Metrics of Pasteurs Quadrant and quantitative science policy studies
Clicking here will download the text of a Policy Forum Keynote Address on April 21 at a AAAS S&T Policy Forum given by John Marburger, Director of the Office of Science and Technology Policy. The first part of the talk refutes the sometimes claim that the Bush administration has underinvested in R&D. You can make your own judgement on the merits of his arguments. The part of the talk I found most interesting and relevant to the “CLEAR” theme is towards the end and I have highlighted it in yellow in the pdf file.
This section begins by noting a recent NRC Report entitled Measuring Research and Development Expenditures in the U.S. Economy. On page 1 of this report the authors write "The NSF research and development expenditure data are often ill-suited for the purposes to which they have been employed. They attempt to quantify three traditional pieces of the R&D enterprise – basic research, applied research and development – when much of the engine of innovation stems from the intersection of these components, or in the details of each.
Earlier in the talk Marburger references an early NRC report chaired by Frank Press and includes the following quote from it: "The committee's definition of FS&T deliberately blurs any distinction between basic and applied science or between science and technology.

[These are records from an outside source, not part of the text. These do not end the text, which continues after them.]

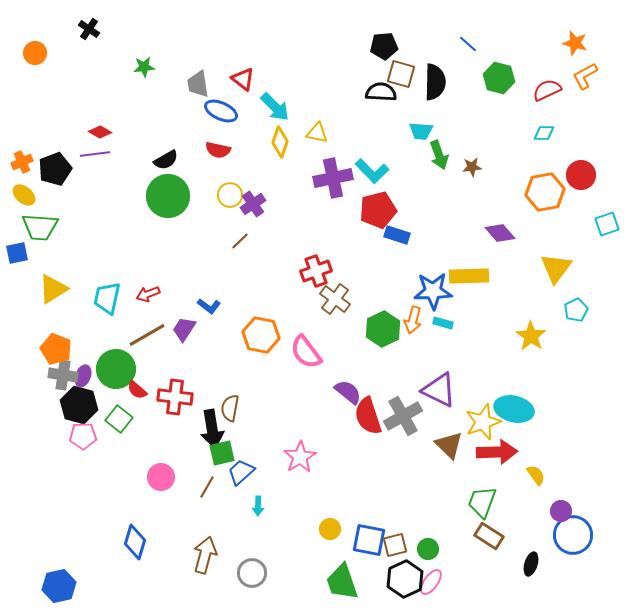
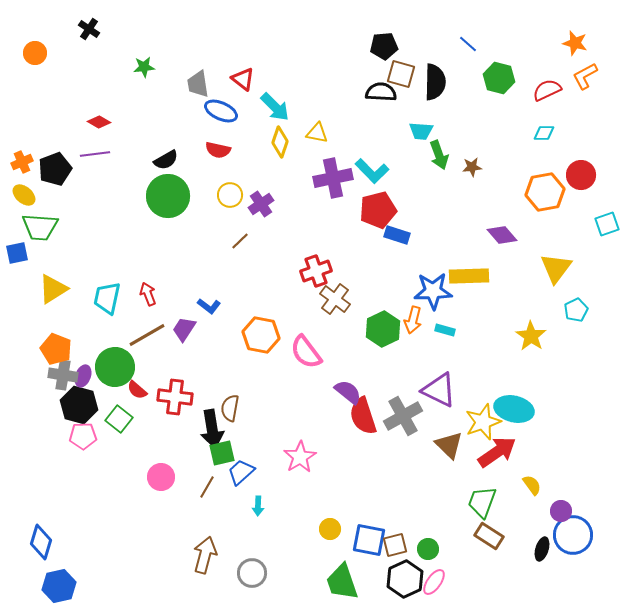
red diamond at (100, 132): moved 1 px left, 10 px up
purple cross at (253, 204): moved 8 px right
purple diamond at (500, 233): moved 2 px right, 2 px down
red arrow at (148, 294): rotated 90 degrees clockwise
cyan rectangle at (443, 323): moved 2 px right, 7 px down
green circle at (116, 369): moved 1 px left, 2 px up
red semicircle at (368, 416): moved 5 px left
red arrow at (497, 452): rotated 33 degrees counterclockwise
yellow semicircle at (536, 475): moved 4 px left, 10 px down
blue diamond at (135, 542): moved 94 px left
black ellipse at (531, 564): moved 11 px right, 15 px up
pink ellipse at (431, 582): moved 3 px right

A complex relationship has evolved between basic and applied science and technology. In most instances, the linear sequential view of innovation is simplistic and misleading. Basic and applied science and technology are treated here as one inter-related enterprise, as they are conducted in the science and engineering schools of our universities and in federal laboratories." Jack Marberger (JM) then adds, “ten years later the "complex relationship" has evolved to significantly new modes of research that are even more difficult to sort out among the old categories.”
This part of the talk is to my mind acknowledging the emergence of a more sophisticated and blended view of research and development than the Vannevar Bush linear model used in establishing the NSF. JM is essentially recognizing the Pasteur Quadrant model of R&D as developed by Donald Stokes in this essay published as a a small book. In my opinion. 1) a Pasteur Quadrant approach is required for the R&D to create and apply cyberinfrastructure (CI), and 2) CI-applications can eventually facilitate the conduct of Pasteur Quadrant type activities in and between many disciplines.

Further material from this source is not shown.